EXERCISE MATERIALS:
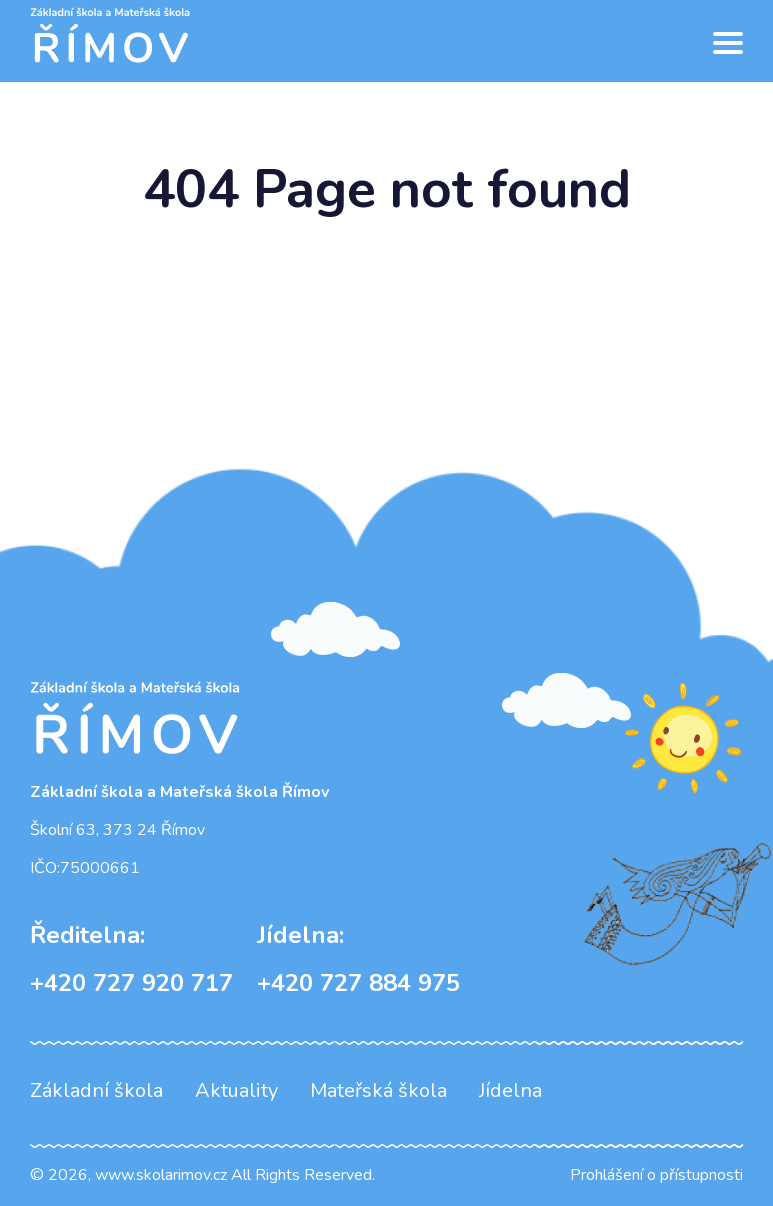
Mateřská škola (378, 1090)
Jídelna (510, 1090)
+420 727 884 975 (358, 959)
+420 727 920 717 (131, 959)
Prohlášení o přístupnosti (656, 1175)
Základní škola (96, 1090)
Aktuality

WHAT THE TASK ASKS:
Line by line, output the material above exactly, passing over the pictures.

ANSWER SPACE:
Mateřská škola (378, 1090)
Jídelna (510, 1090)
+420 727 884 975 (358, 959)
+420 727 920 717 (131, 959)
Prohlášení o přístupnosti (656, 1175)
Základní škola (96, 1090)
Aktuality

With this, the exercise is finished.